## Assigned task
Copy exactly, and only, the lines from the line containing "Ecole de Langue à l’étranger (177, 528)" through the last line of the records below, both included, and leave out any pictures.

───── Exercise input

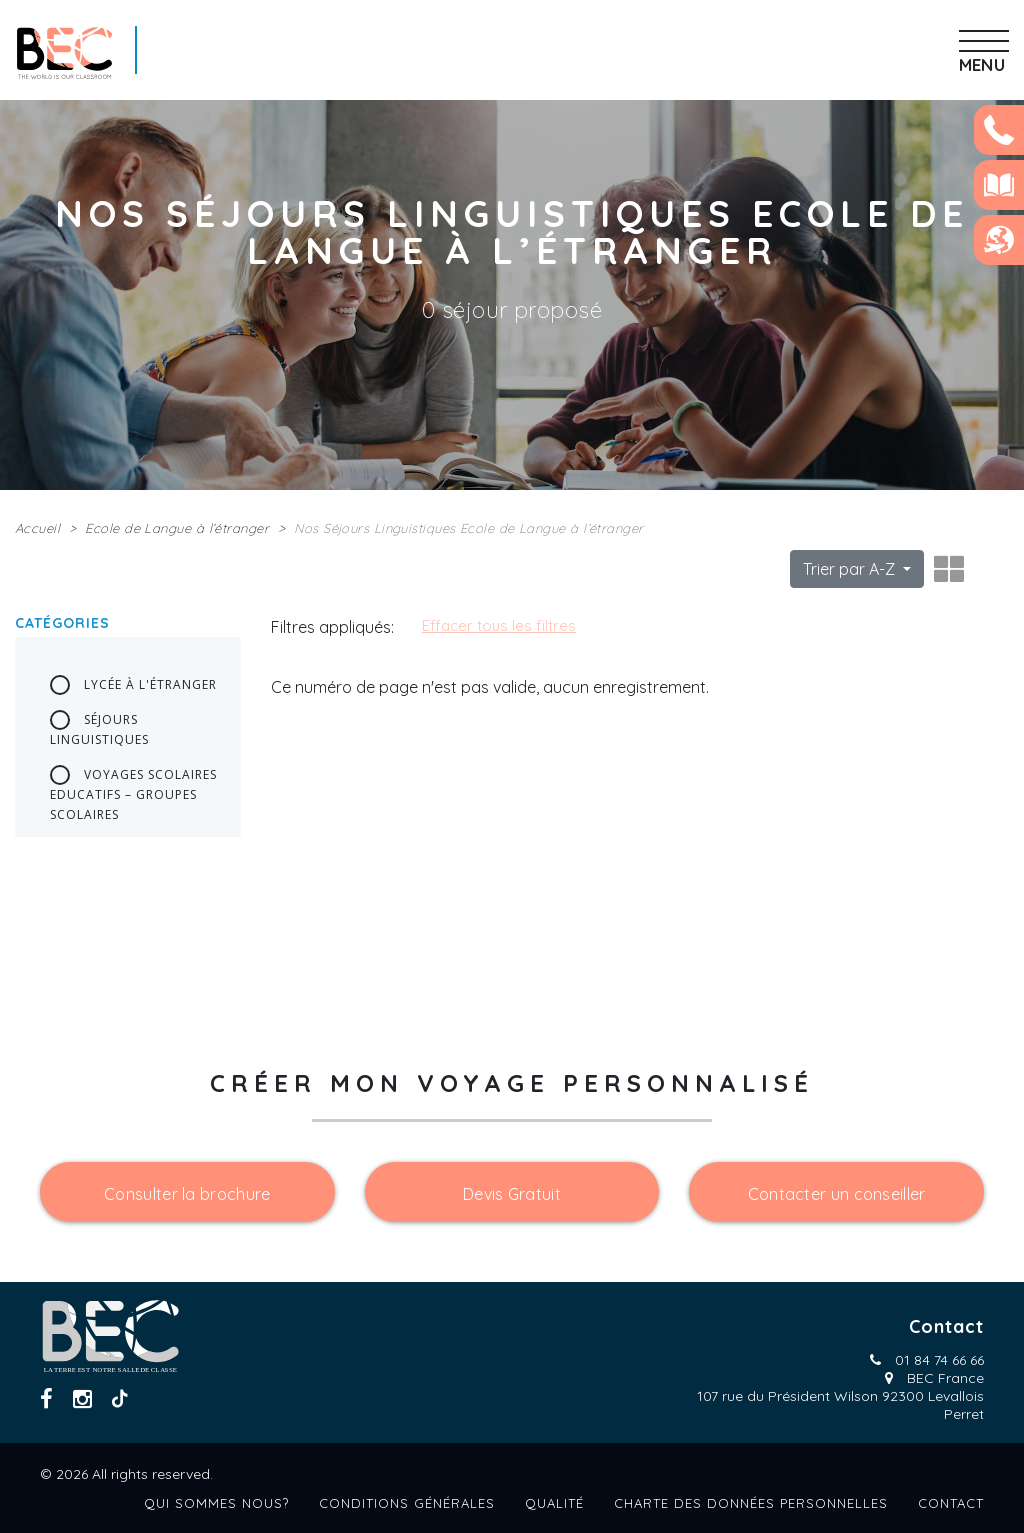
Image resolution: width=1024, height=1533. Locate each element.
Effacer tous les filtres (499, 625)
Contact (951, 1503)
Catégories (62, 623)
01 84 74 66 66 (939, 1360)
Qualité (554, 1503)
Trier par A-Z (851, 569)
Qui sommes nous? (216, 1503)
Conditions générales (407, 1503)
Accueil (37, 528)
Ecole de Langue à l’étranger (177, 528)
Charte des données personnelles (751, 1503)
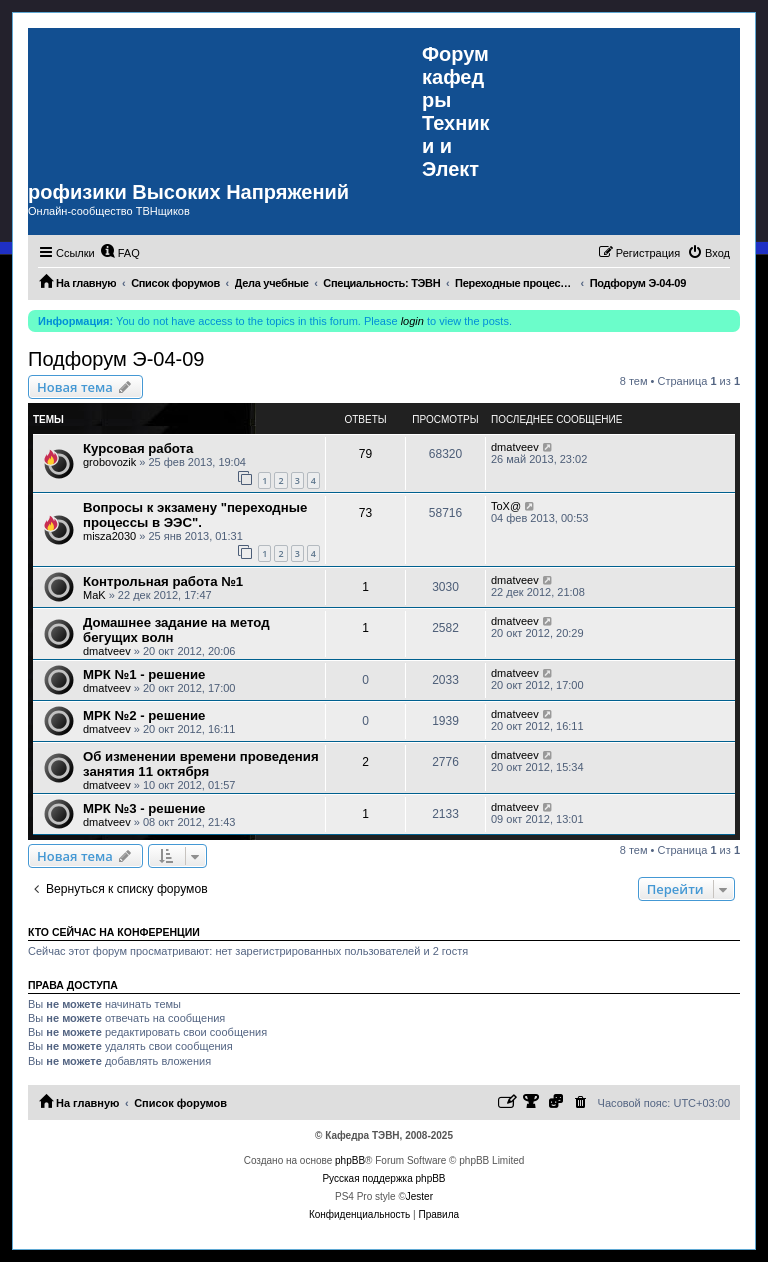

──────────

## Your solution
Ecole de Langue à l’étranger (177, 528)
Charte des données personnelles (751, 1503)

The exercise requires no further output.